Starting at the top of the entries below, set down every line exactly, please, until you reach the line with "ook een praktische", which is included too.

--- DATA FOR ANALYSIS Enclosed Below ---

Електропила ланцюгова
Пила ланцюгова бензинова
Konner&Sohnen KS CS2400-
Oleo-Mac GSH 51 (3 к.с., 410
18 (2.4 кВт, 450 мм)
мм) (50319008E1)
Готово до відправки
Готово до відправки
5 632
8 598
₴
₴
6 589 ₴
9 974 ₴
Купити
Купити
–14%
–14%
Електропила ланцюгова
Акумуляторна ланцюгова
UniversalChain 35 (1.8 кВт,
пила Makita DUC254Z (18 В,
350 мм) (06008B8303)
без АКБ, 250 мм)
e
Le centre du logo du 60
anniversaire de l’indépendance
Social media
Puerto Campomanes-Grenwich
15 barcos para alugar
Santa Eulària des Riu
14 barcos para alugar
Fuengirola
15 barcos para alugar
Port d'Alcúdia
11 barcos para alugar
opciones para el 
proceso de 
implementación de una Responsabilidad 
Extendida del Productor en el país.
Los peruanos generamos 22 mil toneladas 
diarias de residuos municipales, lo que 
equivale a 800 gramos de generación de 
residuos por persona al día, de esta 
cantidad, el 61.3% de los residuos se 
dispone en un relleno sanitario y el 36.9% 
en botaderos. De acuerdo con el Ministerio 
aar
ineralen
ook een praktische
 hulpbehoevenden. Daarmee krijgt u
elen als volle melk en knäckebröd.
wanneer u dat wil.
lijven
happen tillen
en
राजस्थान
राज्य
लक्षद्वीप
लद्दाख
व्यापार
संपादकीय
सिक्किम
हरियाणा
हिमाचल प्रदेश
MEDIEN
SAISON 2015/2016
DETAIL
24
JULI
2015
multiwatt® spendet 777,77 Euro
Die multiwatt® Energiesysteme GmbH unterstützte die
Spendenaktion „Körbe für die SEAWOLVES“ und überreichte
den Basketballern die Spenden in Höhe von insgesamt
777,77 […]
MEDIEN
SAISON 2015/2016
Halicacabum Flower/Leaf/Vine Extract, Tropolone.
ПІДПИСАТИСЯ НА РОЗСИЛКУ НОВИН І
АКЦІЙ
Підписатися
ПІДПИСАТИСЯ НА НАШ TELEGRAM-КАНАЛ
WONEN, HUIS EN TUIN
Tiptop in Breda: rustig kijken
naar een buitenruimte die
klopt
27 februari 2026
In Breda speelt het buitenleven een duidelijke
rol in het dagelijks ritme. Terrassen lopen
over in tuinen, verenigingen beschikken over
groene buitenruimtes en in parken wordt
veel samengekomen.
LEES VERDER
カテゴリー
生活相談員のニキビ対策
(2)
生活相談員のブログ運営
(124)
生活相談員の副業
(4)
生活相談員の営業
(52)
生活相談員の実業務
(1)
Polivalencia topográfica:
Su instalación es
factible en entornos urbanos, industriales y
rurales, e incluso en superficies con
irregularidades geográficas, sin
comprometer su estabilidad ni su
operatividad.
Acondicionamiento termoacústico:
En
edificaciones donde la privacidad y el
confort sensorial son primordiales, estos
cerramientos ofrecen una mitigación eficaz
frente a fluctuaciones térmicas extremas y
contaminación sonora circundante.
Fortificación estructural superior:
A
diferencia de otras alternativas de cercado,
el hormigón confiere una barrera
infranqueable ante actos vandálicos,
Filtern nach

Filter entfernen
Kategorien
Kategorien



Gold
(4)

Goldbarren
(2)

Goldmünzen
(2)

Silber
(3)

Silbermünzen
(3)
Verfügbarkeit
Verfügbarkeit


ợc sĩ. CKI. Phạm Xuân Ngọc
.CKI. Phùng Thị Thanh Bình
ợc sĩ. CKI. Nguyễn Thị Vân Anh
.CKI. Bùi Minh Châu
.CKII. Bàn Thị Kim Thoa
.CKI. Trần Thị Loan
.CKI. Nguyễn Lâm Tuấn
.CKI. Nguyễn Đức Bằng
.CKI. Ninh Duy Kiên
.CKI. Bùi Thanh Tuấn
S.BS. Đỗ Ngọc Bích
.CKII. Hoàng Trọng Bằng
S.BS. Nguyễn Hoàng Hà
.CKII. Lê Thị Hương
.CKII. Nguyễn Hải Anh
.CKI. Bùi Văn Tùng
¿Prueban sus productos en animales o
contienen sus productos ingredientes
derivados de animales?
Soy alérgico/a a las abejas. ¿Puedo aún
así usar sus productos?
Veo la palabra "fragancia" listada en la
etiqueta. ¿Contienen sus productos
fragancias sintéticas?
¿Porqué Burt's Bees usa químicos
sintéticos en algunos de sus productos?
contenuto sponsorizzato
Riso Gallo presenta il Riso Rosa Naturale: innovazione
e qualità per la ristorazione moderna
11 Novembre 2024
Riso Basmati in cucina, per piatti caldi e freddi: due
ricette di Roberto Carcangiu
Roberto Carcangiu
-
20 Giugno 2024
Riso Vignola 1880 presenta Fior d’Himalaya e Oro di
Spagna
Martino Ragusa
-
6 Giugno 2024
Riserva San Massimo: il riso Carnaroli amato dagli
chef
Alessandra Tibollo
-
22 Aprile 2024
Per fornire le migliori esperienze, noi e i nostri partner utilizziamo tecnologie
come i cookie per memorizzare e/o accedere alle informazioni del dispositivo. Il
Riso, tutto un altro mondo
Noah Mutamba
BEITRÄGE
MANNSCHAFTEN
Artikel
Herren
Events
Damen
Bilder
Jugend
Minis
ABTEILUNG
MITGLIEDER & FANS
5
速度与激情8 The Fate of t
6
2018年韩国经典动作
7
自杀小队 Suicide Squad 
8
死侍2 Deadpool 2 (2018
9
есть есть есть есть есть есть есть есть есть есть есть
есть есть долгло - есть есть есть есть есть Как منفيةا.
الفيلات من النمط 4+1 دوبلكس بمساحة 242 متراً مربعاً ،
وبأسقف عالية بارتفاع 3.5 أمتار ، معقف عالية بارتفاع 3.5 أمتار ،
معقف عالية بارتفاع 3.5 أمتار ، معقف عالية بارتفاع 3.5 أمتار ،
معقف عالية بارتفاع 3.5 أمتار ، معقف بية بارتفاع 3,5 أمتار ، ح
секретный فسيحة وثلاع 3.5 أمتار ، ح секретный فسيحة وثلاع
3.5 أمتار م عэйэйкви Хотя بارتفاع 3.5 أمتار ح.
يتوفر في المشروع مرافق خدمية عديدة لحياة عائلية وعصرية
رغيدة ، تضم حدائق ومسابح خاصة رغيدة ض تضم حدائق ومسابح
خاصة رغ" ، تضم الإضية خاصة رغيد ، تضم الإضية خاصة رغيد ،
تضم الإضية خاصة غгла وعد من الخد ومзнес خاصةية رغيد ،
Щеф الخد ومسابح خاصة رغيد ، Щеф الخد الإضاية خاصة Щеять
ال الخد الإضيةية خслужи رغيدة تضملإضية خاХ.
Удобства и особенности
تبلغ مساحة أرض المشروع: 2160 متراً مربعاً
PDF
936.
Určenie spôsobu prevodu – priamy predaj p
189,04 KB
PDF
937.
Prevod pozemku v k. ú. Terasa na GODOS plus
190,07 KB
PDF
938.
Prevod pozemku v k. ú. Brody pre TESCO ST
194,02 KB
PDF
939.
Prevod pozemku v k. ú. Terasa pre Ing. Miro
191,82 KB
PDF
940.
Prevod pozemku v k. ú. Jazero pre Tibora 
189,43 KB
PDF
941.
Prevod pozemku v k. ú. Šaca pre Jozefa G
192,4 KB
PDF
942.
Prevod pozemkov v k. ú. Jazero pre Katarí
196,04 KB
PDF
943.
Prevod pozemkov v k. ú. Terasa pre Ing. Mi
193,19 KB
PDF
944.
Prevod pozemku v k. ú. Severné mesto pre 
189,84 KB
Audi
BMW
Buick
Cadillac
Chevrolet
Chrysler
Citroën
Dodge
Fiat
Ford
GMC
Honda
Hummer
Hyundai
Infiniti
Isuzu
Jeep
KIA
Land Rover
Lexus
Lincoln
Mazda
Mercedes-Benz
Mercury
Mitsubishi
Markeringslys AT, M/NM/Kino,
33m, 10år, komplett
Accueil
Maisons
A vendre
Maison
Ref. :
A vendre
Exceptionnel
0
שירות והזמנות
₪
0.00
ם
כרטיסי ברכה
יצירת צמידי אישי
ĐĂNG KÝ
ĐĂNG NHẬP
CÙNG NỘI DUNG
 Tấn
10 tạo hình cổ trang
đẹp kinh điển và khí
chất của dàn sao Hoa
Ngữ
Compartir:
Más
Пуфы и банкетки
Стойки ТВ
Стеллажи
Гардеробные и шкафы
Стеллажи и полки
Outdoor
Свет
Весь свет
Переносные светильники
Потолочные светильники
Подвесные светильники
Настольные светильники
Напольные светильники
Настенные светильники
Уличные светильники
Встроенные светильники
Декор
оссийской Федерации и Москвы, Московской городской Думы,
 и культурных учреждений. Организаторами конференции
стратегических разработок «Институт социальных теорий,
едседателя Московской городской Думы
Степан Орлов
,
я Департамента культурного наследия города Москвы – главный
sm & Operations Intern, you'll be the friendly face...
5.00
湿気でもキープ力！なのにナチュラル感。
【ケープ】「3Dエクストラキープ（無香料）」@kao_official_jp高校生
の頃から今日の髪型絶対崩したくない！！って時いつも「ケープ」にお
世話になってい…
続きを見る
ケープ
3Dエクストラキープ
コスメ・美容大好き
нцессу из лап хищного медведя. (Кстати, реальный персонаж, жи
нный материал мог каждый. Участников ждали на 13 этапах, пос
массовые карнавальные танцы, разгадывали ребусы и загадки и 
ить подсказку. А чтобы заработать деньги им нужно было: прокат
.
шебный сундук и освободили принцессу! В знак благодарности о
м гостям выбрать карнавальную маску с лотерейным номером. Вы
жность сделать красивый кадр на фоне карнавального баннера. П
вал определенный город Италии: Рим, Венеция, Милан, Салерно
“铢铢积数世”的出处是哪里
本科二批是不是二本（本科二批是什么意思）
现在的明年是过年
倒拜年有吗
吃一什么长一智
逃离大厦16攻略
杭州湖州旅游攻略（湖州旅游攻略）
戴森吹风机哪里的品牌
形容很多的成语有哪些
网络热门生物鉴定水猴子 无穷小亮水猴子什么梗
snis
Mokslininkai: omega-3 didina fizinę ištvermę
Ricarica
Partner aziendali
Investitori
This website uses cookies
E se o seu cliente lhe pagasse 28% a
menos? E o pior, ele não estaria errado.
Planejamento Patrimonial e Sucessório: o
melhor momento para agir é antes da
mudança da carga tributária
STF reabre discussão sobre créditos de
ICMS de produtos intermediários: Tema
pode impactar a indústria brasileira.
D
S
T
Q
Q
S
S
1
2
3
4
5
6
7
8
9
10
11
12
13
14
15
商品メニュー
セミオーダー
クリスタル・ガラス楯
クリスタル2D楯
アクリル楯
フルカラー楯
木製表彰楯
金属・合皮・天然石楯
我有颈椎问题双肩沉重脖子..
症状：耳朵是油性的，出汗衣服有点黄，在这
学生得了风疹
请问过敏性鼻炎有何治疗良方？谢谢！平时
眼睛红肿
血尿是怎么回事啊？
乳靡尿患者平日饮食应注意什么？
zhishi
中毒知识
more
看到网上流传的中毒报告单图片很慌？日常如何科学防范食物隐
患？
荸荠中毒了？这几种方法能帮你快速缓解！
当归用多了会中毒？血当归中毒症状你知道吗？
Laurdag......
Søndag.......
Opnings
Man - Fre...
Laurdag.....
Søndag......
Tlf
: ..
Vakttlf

--- End of Enclosed DATA FOR ANALYSIS ---

> **TASK ANSWER**:
Електропила ланцюгова
Пила ланцюгова бензинова
Konner&Sohnen KS CS2400-
Oleo-Mac GSH 51 (3 к.с., 410
18 (2.4 кВт, 450 мм)
мм) (50319008E1)
Готово до відправки
Готово до відправки
5 632
8 598
₴
₴
6 589 ₴
9 974 ₴
Купити
Купити
–14%
–14%
Електропила ланцюгова
Акумуляторна ланцюгова
UniversalChain 35 (1.8 кВт,
пила Makita DUC254Z (18 В,
350 мм) (06008B8303)
без АКБ, 250 мм)
e
Le centre du logo du 60
anniversaire de l’indépendance
Social media
Puerto Campomanes-Grenwich
15 barcos para alugar
Santa Eulària des Riu
14 barcos para alugar
Fuengirola
15 barcos para alugar
Port d'Alcúdia
11 barcos para alugar
opciones para el 
proceso de 
implementación de una Responsabilidad 
Extendida del Productor en el país.
Los peruanos generamos 22 mil toneladas 
diarias de residuos municipales, lo que 
equivale a 800 gramos de generación de 
residuos por persona al día, de esta 
cantidad, el 61.3% de los residuos se 
dispone en un relleno sanitario y el 36.9% 
en botaderos. De acuerdo con el Ministerio 
aar
ineralen
ook een praktische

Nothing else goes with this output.